3:59 p.m.: There are several players involved in the case, tweet Mass Live’s Chris Cotillo. FanSided’s Robert Murray reports (on Twitter) that Boston sends a pitching prospect Jay Groome in San Diego.
1:29 p.m.: In a quick turn of events, the Padres accepted a trade by sending a first baseman Eric Hosmer to the Red Sox, reports Jeff Sanders of the San Diego Union-Tribune (Twitter link). Hosmer previously exercised his partial no-trade clause for veto a deal with the Nationalstemporarily throwing a key in John Soto negotiations. The Padres/Nats Soto blockbuster was done anyway, without Hosmer, and Hosmer is now heading to Boston, according to Sanders and fellow actor Kevin Acee, who hear the deal is nearly complete (Twitter link).
The Red Sox are not on Hosmer’s trade ban list, tweet Ken Rosenthal of The Athletic, so that won’t stand in the way. The Padres are willing to pay the majority of the money owed to Hosmer as part of the deal — about $46 million through the end of the 2025 season. That won’t help San Diego’s quest to dip below the luxury tax line, but possibly with Soto and older brewers closer Josh Hader now on the team, the property simply decided to pay the tax for a second straight season.
It’s a pretty stunning sequence of events, but the Red Sox will take advantage of San Diego’s willingness to pay freight on Hosmer’s undersea contract and take a low-cost look at a former All-Star. which will help solidify a needed position in the lineup. boston paired Francy Cordero and Bobby Dalbec at first base for much of the season, often with disastrous results, and Hosmer should fix some of the mistakes that have become common in Boston’s infield. Defensive metrics have never been on par with Hosmer’s four Gold Glove Awards, but even still, he gives the Sox a stronger option than Cordero, who made eight errors and was rated five strikeouts below. average in just 316 innings (per Statcast) while trying to learn first base on the volley in the major leagues.
Bringing Hosmer into the fold in many ways serves as a roadblock to the best prospect Triston Houses, although the Sox could certainly have the two split times between first base and the designated hitter. He figures to stifle the rumblings of rafael devers eventually moving through the diamond from third base to first base, however, as Hosmer is now penciled in as the primary option at first for the next few seasons. Further assessment of the deal, from Boston’s perspective, is difficult without yet knowing the other elements involved. If the Sox picked up vaunted minor league talent from San Diego, for example, the overall calculation of the deal would swing dramatically. The caliber of any player they could acquire would surely depend on how much of Hosmer’s contract they have shown themselves willing to absorb.

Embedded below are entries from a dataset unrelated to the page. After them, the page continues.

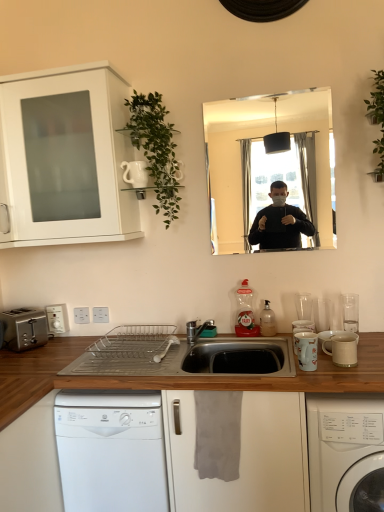 The image size is (384, 512). In order to click on free space above clear glass mirror at upper center (from a real-world perspective) in this screenshot , I will do 260,95. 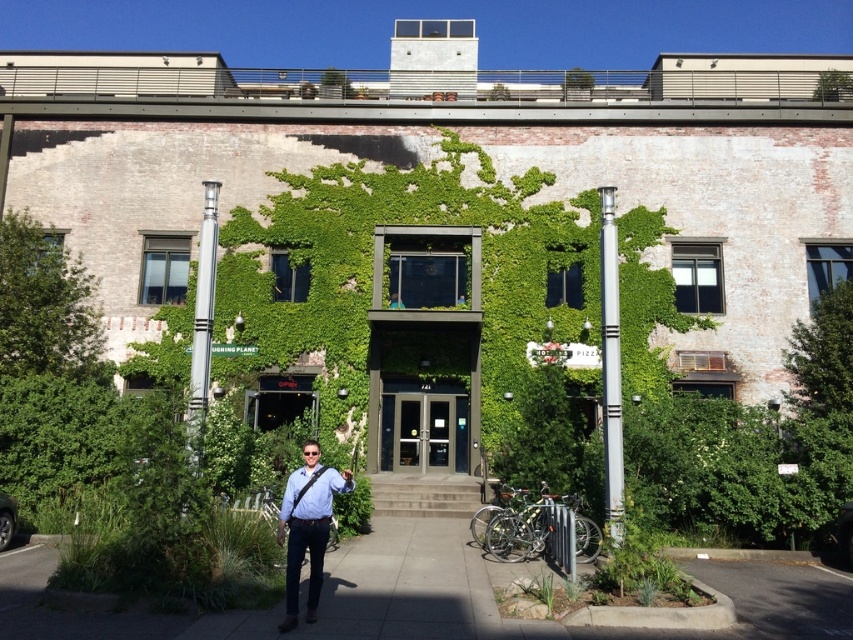 A man is standing at point (328, 516). The entrance is at point 0.5, 0.5. How far apart are they?

They are 25.42 feet apart. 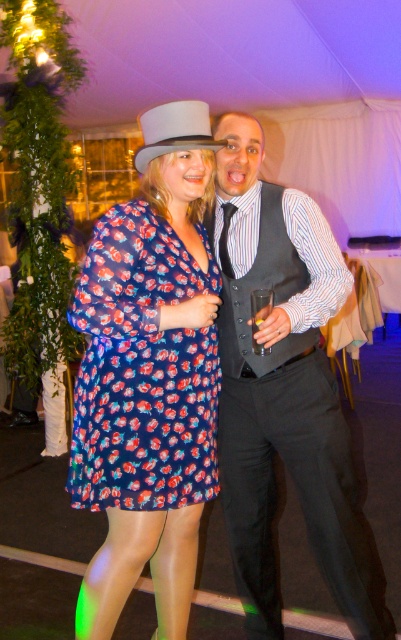 Question: Which point is closer to the camera taking this photo?

Choices:
 (A) (226, 273)
 (B) (149, 134)
 (C) (273, 572)
 (D) (83, 296)

Answer: (D)

Question: Is floral print fabric dress at center thinner than gray felt fedora at upper center?

Choices:
 (A) yes
 (B) no

Answer: (B)

Question: Which object appears closest to the camera in this image?

Choices:
 (A) matte black vest at center
 (B) floral print fabric dress at center
 (C) gray felt fedora at upper center

Answer: (B)

Question: In this image, where is matte black vest at center located relative to black satin tie at center?

Choices:
 (A) right
 (B) left

Answer: (A)

Question: Is floral print fabric dress at center to the right of black satin tie at center from the viewer's perspective?

Choices:
 (A) no
 (B) yes

Answer: (A)

Question: Which point is closer to the camera?

Choices:
 (A) tap(107, 445)
 (B) tap(226, 212)

Answer: (A) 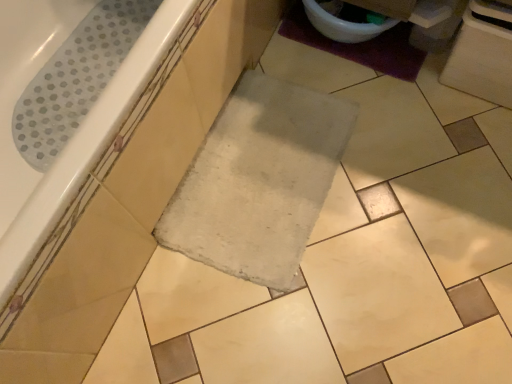 This screenshot has height=384, width=512. Find the location of `free spot above white glossy toilet bowl at upper right (from a real-world perspective)`. free spot above white glossy toilet bowl at upper right (from a real-world perspective) is located at coordinates (352, 6). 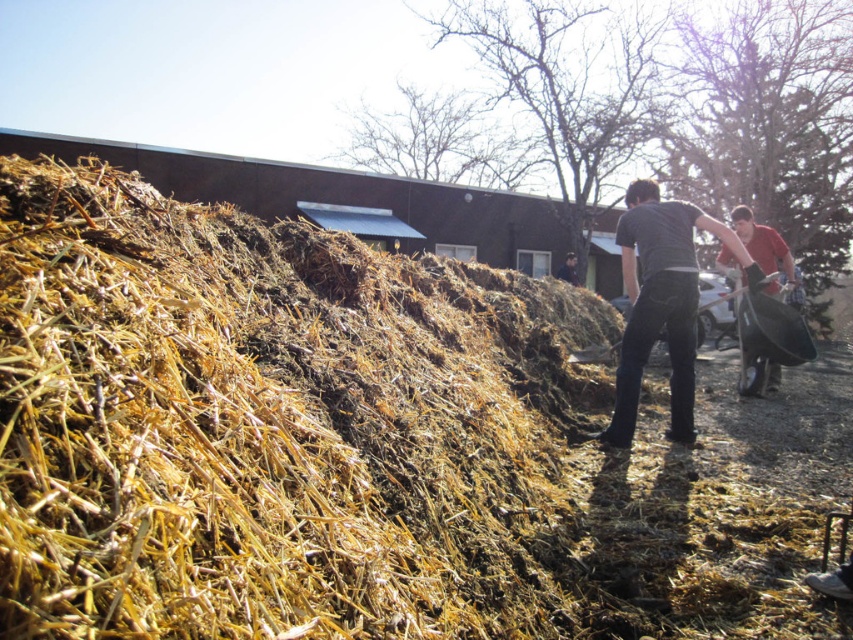 You are a worker in the scene and need to move the brown straw at center to the left side of the matte black shovel at right. Can you do this without moving the shovel?

The brown straw at center is already positioned on the left side of the matte black shovel at right, so you can move the brown straw at center to the left side of the matte black shovel at right without moving the shovel.

You are standing in the outdoor scene and need to move the dark gray shirt at center to the right side of the brown straw at center. Is this possible based on their current positions?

Hosmer, a former All-Star and 2015 World Series champion, is in the fifth season of an eight-year, $144 million contract signed with the Padres before the 2018 season. The deal was almost universally rejected at the time. of signing and fell into albatross territory almost immediately. Hosmer hit a combined 0.259 / 0.316 / 0.412 in his first 1,344 board appearances in San Diego – around six percent below the league average over that span based on wRC+ (which, notably, weighs for league context like the juiced- prom season in 2019).
To Hosmer’s credit, his offense has improved quite a bit over the past three seasons. While league-wide production has tended to decline after the 2019 homer boom, Hosmer has maintained a .273/.336/.411 batting line from 2020 to 2022, which is about 7% better. than average.
That’s still not what the Brothers had in mind when they signed him to an eight-year deal worth $18 million a year, of course, and Hosmer’s tepid production pushed the Brothers to explore trades for him for over a year now. In the past, the goal was to find a taker for Hosmer and the bulk of his contract — likely tying him to a top prospect — but things have now reached the point where the Padres are just ready to eat a bite. significant part of the contract. to free up roster space for a more productive hitter.